◆ **BRIEF**
Write out each record in full and exactly as given. Skip any pictures.

DATA SHOWN: Begin

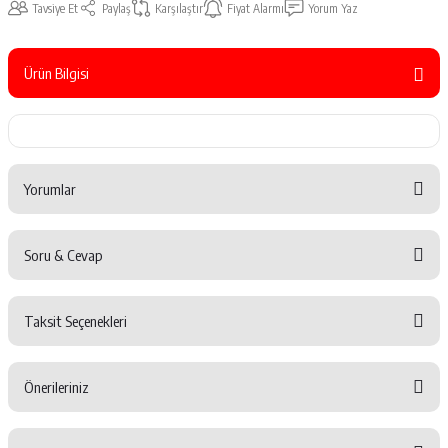
Tavsiye Et
Paylaş
Karşılaştır
Fiyat Alarmı
Yorum Yaz
Ürün Bilgisi
Yorumlar
Soru & Cevap
Bu ürüne ilk yorumu siz yapın!
Taksit Seçenekleri
Yorum Yaz
Ürün hakkında henüz soru sorulmamış.
Önerileriniz
Soru Sor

DATA SHOWN: End

◆ **RESULT FOR THIS TASK**
Tavsiye Et
Paylaş
Karşılaştır
Fiyat Alarmı
Yorum Yaz
Ürün Bilgisi
Yorumlar
Soru & Cevap
Bu ürüne ilk yorumu siz yapın!
Taksit Seçenekleri
Yorum Yaz
Ürün hakkında henüz soru sorulmamış.
Önerileriniz
Soru Sor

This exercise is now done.